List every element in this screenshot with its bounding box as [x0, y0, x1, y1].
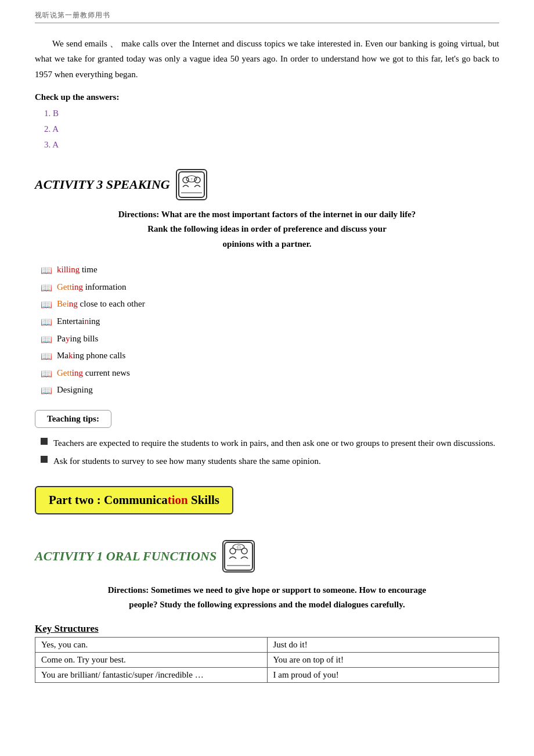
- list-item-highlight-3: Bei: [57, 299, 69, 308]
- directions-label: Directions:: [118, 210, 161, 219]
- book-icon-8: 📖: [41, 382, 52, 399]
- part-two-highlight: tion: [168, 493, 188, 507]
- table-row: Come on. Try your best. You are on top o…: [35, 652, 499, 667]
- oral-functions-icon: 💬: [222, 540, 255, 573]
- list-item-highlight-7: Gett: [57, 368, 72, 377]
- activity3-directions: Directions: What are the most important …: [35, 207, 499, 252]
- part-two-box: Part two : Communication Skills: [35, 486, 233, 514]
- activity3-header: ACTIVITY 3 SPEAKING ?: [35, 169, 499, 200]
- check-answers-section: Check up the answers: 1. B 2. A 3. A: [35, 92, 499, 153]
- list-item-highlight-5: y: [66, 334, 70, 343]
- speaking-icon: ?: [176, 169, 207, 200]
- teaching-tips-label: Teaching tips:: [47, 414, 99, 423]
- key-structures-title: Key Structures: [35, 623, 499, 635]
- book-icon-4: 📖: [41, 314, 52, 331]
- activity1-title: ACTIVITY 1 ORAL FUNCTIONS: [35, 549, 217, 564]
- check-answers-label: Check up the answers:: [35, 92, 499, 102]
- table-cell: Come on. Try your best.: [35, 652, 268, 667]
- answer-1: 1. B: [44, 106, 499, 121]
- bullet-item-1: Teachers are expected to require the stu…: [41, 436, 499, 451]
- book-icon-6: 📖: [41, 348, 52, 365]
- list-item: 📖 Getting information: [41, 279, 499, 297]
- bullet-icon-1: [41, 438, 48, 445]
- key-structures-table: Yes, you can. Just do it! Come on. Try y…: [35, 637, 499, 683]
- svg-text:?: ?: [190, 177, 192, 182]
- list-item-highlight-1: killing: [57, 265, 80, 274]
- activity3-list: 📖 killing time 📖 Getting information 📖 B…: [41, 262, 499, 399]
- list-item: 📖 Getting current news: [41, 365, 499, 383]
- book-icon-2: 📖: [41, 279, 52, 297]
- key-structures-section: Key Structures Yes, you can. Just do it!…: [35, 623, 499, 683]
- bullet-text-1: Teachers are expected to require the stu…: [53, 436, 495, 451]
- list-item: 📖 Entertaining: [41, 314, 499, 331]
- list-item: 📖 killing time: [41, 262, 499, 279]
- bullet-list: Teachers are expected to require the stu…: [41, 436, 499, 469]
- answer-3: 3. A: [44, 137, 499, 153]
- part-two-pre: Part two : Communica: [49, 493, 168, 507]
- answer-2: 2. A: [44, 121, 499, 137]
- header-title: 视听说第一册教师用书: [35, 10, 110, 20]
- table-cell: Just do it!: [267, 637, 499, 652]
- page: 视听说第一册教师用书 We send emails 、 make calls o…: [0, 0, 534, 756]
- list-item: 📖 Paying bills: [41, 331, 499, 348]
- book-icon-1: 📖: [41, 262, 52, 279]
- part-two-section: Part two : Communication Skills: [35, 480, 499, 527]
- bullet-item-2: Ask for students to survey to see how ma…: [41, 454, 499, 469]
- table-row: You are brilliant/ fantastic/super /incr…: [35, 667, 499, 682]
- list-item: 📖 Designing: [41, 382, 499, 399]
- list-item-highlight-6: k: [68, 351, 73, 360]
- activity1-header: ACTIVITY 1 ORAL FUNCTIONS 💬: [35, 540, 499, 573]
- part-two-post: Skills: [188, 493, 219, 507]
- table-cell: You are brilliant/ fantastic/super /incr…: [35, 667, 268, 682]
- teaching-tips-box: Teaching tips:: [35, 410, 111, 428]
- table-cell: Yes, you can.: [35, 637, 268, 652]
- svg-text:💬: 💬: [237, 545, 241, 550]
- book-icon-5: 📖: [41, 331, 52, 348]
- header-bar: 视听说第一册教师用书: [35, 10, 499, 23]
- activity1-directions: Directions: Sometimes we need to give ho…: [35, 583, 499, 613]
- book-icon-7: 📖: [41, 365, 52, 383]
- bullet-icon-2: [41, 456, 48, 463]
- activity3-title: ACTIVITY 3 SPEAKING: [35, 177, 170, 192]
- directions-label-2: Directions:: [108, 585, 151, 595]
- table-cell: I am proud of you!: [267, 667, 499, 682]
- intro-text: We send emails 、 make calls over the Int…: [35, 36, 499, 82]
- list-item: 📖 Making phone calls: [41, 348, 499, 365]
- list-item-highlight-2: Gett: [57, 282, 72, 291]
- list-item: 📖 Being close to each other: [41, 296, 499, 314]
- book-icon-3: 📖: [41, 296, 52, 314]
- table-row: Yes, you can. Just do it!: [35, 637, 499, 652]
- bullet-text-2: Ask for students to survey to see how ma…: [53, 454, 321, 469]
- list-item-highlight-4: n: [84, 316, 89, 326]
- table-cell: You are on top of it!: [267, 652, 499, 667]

■ **EXERCISE INSTRUCTIONS**: Would you copy out all the data exactly, without the images?

■ **YOUR SOLUTION**:
List every element in this screenshot with its bounding box as [x0, y0, x1, y1].
- list-item-highlight-3: Bei: [57, 299, 69, 308]
- directions-label: Directions:: [118, 210, 161, 219]
- book-icon-8: 📖: [41, 382, 52, 399]
- part-two-highlight: tion: [168, 493, 188, 507]
- table-row: Come on. Try your best. You are on top o…: [35, 652, 499, 667]
- oral-functions-icon: 💬: [222, 540, 255, 573]
- list-item-highlight-7: Gett: [57, 368, 72, 377]
- activity3-directions: Directions: What are the most important …: [35, 207, 499, 252]
- part-two-box: Part two : Communication Skills: [35, 486, 233, 514]
- activity3-header: ACTIVITY 3 SPEAKING ?: [35, 169, 499, 200]
- check-answers-section: Check up the answers: 1. B 2. A 3. A: [35, 92, 499, 153]
- list-item-highlight-5: y: [66, 334, 70, 343]
- speaking-icon: ?: [176, 169, 207, 200]
- teaching-tips-label: Teaching tips:: [47, 414, 99, 423]
- key-structures-title: Key Structures: [35, 623, 499, 635]
- book-icon-4: 📖: [41, 314, 52, 331]
- activity1-title: ACTIVITY 1 ORAL FUNCTIONS: [35, 549, 217, 564]
- check-answers-label: Check up the answers:: [35, 92, 499, 102]
- table-cell: Come on. Try your best.: [35, 652, 268, 667]
- answer-1: 1. B: [44, 106, 499, 121]
- bullet-item-1: Teachers are expected to require the stu…: [41, 436, 499, 451]
- book-icon-6: 📖: [41, 348, 52, 365]
- list-item: 📖 Getting information: [41, 279, 499, 297]
- bullet-icon-1: [41, 438, 48, 445]
- key-structures-table: Yes, you can. Just do it! Come on. Try y…: [35, 637, 499, 683]
- svg-text:?: ?: [190, 177, 192, 182]
- list-item-highlight-1: killing: [57, 265, 80, 274]
- activity3-list: 📖 killing time 📖 Getting information 📖 B…: [41, 262, 499, 399]
- list-item: 📖 Getting current news: [41, 365, 499, 383]
- book-icon-2: 📖: [41, 279, 52, 297]
- key-structures-section: Key Structures Yes, you can. Just do it!…: [35, 623, 499, 683]
- bullet-text-1: Teachers are expected to require the stu…: [53, 436, 495, 451]
- list-item: 📖 Entertaining: [41, 314, 499, 331]
- list-item: 📖 killing time: [41, 262, 499, 279]
- bullet-list: Teachers are expected to require the stu…: [41, 436, 499, 469]
- answer-3: 3. A: [44, 137, 499, 153]
- part-two-pre: Part two : Communica: [49, 493, 168, 507]
- answer-2: 2. A: [44, 121, 499, 137]
- header-title: 视听说第一册教师用书: [35, 10, 110, 20]
- table-cell: Just do it!: [267, 637, 499, 652]
- page: 视听说第一册教师用书 We send emails 、 make calls o…: [0, 0, 534, 756]
- list-item: 📖 Paying bills: [41, 331, 499, 348]
- book-icon-1: 📖: [41, 262, 52, 279]
- part-two-section: Part two : Communication Skills: [35, 480, 499, 527]
- bullet-item-2: Ask for students to survey to see how ma…: [41, 454, 499, 469]
- table-row: You are brilliant/ fantastic/super /incr…: [35, 667, 499, 682]
- list-item: 📖 Designing: [41, 382, 499, 399]
- list-item-highlight-6: k: [68, 351, 73, 360]
- activity1-header: ACTIVITY 1 ORAL FUNCTIONS 💬: [35, 540, 499, 573]
- part-two-post: Skills: [188, 493, 219, 507]
- table-cell: You are brilliant/ fantastic/super /incr…: [35, 667, 268, 682]
- teaching-tips-box: Teaching tips:: [35, 410, 111, 428]
- table-cell: Yes, you can.: [35, 637, 268, 652]
- svg-text:💬: 💬: [237, 545, 241, 550]
- book-icon-5: 📖: [41, 331, 52, 348]
- header-bar: 视听说第一册教师用书: [35, 10, 499, 23]
- activity1-directions: Directions: Sometimes we need to give ho…: [35, 583, 499, 613]
- book-icon-7: 📖: [41, 365, 52, 383]
- bullet-icon-2: [41, 456, 48, 463]
- activity3-title: ACTIVITY 3 SPEAKING: [35, 177, 170, 192]
- directions-label-2: Directions:: [108, 585, 151, 595]
- table-cell: I am proud of you!: [267, 667, 499, 682]
- intro-text: We send emails 、 make calls over the Int…: [35, 36, 499, 82]
- list-item: 📖 Making phone calls: [41, 348, 499, 365]
- list-item-highlight-2: Gett: [57, 282, 72, 291]
- list-item: 📖 Being close to each other: [41, 296, 499, 314]
- book-icon-3: 📖: [41, 296, 52, 314]
- table-row: Yes, you can. Just do it!: [35, 637, 499, 652]
- bullet-text-2: Ask for students to survey to see how ma…: [53, 454, 321, 469]
- list-item-highlight-4: n: [84, 316, 89, 326]
- table-cell: You are on top of it!: [267, 652, 499, 667]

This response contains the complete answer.